DATASET EXTRACT Block Start

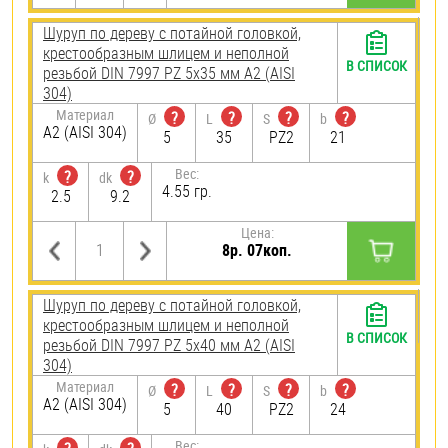
Шуруп по дереву с потайной головкой,
крестообразным шлицем и неполной
В СПИСОК
резьбой DIN 7997 PZ 5х35 мм А2 (AISI
304)
Материал
?
?
?
?
Ø
L
S
b
А2 (AISI 304)
5
35
PZ2
21
Вес:
?
?
k
dk
4.55 гр.
2.5
9.2
Цена:
8р. 07коп.
Шуруп по дереву с потайной головкой,
крестообразным шлицем и неполной
В СПИСОК
резьбой DIN 7997 PZ 5х40 мм А2 (AISI
304)
Материал
?
?
?
?
Ø
L
S
b
А2 (AISI 304)
5
40
PZ2
24
Вес:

DATASET EXTRACT Block End

ASSIGNMENT | Once the pictures are set aside, give the listing again word for word.

RESULT FOR THIS TASK |
Шуруп по дереву с потайной головкой,
крестообразным шлицем и неполной
В СПИСОК
резьбой DIN 7997 PZ 5х35 мм А2 (AISI
304)
Материал
?
?
?
?
Ø
L
S
b
А2 (AISI 304)
5
35
PZ2
21
Вес:
?
?
k
dk
4.55 гр.
2.5
9.2
Цена:
8р. 07коп.
Шуруп по дереву с потайной головкой,
крестообразным шлицем и неполной
В СПИСОК
резьбой DIN 7997 PZ 5х40 мм А2 (AISI
304)
Материал
?
?
?
?
Ø
L
S
b
А2 (AISI 304)
5
40
PZ2
24
Вес:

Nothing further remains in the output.